Obama to Banks: Quit 'Furious' Fight Against Finance Reform

Regulation will be good for Wall Street and Main Street
By Emily Rauhala,  Newser Staff
Posted Apr 22, 2010 7:20 AM CDT
Updated Apr 22, 2010 7:53 AM CDT
Obama to Banks: Quit 'Furious' Fight Against Finance Reform
President Barack Obama hopes to close the deal on regulatory reform.   (AP Photo/Alex Brandon)

President Obama will today ask the banks to call off their "furious efforts" to block his proposed financial regulatory overhaul. "I believe that these reforms are, in the end, not only in the best interest of our country, but in the best interest of our financial sector," he says in prepared remarks. The goal, a White House rep tells the Washington Post is to remind people "what's at stake" in the politically-charged debate.
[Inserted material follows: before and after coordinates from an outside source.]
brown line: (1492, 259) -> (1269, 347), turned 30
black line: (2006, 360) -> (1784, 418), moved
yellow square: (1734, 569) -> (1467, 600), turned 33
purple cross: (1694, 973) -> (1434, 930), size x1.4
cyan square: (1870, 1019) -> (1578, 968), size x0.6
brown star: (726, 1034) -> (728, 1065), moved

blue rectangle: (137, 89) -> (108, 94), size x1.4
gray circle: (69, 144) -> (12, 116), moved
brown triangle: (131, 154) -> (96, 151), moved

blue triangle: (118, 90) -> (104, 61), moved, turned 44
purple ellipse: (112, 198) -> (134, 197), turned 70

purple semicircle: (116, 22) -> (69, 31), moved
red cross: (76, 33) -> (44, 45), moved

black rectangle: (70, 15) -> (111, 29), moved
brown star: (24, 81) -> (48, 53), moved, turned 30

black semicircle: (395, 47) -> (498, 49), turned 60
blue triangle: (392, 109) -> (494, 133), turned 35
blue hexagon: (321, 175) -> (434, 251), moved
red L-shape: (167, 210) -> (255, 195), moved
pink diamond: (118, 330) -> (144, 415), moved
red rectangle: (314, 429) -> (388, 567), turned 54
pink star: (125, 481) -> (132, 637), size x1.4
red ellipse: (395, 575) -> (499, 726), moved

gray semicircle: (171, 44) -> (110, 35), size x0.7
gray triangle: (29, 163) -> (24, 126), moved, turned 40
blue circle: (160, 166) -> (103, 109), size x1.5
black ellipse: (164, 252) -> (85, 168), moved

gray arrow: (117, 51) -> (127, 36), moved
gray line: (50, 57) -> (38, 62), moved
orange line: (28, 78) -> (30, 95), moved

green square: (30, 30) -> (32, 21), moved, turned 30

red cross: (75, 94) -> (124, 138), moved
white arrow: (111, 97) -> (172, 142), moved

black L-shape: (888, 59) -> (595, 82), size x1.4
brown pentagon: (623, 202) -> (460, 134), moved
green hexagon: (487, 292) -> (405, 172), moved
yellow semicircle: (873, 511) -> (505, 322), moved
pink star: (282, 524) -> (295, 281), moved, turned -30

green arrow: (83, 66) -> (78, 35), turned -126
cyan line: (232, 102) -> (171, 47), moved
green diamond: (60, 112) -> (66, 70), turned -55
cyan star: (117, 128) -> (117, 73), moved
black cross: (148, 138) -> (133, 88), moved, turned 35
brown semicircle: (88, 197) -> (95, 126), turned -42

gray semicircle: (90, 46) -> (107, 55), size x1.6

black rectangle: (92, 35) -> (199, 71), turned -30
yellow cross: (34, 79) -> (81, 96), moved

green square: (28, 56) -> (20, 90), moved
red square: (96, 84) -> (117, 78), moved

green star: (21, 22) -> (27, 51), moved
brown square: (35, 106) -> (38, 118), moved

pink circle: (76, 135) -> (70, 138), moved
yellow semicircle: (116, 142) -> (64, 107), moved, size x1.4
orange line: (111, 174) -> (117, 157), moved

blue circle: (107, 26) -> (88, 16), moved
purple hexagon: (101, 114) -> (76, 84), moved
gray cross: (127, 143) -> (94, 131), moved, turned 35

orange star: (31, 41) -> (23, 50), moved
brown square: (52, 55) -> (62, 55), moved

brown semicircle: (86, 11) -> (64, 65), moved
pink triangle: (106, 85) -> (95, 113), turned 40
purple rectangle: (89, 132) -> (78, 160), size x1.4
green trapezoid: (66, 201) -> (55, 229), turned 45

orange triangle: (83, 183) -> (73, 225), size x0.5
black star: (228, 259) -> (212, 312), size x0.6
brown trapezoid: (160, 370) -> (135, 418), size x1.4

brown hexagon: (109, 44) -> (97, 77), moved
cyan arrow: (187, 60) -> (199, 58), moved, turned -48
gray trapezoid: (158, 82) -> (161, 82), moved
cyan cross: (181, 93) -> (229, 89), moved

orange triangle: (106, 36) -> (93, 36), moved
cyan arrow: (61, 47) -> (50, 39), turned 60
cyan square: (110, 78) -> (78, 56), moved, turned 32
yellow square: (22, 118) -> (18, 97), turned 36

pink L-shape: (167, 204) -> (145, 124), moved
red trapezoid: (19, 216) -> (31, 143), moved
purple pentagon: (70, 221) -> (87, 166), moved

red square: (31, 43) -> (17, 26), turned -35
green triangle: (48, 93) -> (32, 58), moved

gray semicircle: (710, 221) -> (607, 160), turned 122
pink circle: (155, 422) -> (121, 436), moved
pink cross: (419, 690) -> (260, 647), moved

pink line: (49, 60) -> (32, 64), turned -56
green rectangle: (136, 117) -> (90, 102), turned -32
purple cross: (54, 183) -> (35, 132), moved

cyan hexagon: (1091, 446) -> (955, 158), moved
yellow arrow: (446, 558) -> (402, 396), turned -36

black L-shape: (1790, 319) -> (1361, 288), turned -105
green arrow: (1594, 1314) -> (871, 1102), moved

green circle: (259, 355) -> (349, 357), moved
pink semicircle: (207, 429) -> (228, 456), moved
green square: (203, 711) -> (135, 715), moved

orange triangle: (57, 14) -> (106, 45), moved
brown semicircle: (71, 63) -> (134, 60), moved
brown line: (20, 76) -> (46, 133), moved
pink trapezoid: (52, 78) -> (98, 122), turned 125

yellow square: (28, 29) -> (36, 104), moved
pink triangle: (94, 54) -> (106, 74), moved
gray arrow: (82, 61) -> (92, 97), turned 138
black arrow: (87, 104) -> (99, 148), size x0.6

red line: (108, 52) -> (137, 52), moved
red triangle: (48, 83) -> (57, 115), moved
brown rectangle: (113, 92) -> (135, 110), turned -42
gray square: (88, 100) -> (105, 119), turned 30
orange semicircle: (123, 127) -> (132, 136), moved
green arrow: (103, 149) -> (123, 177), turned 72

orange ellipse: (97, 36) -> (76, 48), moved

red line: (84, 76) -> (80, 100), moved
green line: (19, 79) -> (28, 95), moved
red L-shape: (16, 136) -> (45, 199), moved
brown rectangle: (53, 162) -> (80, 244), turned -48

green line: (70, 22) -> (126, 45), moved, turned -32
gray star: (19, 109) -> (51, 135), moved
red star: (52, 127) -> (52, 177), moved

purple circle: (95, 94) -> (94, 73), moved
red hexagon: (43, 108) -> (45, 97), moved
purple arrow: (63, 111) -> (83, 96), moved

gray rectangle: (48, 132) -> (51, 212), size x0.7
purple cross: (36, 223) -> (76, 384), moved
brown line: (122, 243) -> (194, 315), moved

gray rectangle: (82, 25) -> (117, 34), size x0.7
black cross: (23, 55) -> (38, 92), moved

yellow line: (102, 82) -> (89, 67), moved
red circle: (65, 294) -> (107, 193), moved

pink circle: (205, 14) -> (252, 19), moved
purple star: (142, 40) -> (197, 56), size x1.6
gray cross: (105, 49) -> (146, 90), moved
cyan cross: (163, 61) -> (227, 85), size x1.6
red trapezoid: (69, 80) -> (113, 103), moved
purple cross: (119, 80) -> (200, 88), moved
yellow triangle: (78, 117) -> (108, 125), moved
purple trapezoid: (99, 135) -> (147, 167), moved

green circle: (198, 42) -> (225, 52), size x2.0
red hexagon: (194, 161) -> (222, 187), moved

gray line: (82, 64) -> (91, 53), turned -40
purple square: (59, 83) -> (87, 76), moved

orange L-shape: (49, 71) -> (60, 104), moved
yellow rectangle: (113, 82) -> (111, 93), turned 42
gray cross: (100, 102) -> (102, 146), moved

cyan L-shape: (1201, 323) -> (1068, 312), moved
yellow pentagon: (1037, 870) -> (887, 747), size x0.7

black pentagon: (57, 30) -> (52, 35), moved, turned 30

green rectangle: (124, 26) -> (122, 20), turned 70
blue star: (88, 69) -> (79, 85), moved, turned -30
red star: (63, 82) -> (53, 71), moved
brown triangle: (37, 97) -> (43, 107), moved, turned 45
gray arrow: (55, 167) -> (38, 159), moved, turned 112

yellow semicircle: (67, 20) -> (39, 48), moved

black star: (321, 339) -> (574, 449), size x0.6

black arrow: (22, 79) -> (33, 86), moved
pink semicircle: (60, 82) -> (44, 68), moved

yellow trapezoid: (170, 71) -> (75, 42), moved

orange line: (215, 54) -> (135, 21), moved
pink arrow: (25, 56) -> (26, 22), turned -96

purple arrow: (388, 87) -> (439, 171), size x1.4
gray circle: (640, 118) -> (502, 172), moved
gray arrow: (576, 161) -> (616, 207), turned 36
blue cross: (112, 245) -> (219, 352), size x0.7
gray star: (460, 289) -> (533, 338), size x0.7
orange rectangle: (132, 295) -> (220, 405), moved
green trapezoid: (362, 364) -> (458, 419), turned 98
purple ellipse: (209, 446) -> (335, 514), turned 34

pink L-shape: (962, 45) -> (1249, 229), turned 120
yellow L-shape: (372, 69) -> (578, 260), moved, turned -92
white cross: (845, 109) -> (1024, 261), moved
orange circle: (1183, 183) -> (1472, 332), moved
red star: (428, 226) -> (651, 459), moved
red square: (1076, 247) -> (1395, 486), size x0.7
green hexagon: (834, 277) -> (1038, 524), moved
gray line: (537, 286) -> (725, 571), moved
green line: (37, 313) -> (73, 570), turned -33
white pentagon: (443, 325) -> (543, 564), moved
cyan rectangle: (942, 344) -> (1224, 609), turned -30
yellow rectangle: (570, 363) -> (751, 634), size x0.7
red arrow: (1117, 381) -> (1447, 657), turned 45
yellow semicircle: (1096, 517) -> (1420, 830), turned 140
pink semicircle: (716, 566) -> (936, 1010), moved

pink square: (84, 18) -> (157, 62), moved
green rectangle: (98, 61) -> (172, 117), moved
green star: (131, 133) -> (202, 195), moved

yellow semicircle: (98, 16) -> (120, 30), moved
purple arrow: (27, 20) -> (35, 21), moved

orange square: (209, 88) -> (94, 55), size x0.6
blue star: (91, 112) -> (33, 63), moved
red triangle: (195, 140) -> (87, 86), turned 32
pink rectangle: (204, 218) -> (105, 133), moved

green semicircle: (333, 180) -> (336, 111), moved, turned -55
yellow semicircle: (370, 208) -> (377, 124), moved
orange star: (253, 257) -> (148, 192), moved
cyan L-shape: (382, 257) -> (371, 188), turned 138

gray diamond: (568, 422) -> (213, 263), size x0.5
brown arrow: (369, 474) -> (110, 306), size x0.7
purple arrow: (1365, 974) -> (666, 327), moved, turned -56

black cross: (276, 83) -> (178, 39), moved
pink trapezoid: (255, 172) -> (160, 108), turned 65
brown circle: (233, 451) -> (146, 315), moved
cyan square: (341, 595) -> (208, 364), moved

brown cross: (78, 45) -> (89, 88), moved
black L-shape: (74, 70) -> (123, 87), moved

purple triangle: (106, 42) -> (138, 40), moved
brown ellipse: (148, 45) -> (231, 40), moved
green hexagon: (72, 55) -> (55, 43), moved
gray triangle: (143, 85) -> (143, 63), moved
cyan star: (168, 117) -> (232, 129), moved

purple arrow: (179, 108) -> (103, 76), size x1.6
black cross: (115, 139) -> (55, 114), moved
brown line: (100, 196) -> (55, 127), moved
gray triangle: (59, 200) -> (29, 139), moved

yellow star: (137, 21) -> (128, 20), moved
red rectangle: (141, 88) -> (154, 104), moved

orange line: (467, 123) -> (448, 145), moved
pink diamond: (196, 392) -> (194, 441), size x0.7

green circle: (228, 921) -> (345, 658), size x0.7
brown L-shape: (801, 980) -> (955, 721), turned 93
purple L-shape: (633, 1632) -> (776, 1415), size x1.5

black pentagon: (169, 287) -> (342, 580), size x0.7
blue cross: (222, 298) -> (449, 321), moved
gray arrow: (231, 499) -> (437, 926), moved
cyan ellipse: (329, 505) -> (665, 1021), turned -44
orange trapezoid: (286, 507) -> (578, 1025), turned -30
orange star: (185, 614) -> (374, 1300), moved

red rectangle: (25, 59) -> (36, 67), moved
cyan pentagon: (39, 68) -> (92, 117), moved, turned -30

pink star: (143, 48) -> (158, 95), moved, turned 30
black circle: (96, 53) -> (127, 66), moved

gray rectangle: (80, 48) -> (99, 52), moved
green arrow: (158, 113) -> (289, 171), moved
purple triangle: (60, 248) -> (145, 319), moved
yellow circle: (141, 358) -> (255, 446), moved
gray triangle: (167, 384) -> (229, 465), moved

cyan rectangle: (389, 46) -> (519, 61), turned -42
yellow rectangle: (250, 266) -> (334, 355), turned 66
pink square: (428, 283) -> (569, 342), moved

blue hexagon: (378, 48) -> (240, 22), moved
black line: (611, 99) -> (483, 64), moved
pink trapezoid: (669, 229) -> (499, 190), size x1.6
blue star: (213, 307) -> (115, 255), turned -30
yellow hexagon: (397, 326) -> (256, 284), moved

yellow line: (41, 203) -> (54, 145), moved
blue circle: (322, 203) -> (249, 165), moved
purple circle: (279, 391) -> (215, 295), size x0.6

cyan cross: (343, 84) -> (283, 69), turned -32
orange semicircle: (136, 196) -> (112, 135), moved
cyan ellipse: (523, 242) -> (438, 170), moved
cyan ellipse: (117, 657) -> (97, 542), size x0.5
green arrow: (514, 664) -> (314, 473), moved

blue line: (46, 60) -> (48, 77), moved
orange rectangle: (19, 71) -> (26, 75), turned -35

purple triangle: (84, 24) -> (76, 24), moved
"I believe in a strong financial sector that helps people to raise capital and get loans and invest their savings," Obama will say in a speech in New York. "But a free market was never meant to be a free license to take whatever you can get, however you can get it. That is what happened too often in the years leading up to the crisis. Some on Wall Street forgot that behind every dollar traded or leveraged, there is family looking to buy a house, pay for an education, open a business, or save for retirement." The speech will echo a talk he gave three years ago at the same venue, Cooper Union. "We failed to guard against practices that all too often rewarded financial manipulation instead of productivity and sound business practices,” he said then. It's a message that he's returned to throughout his career, notes the New York Times.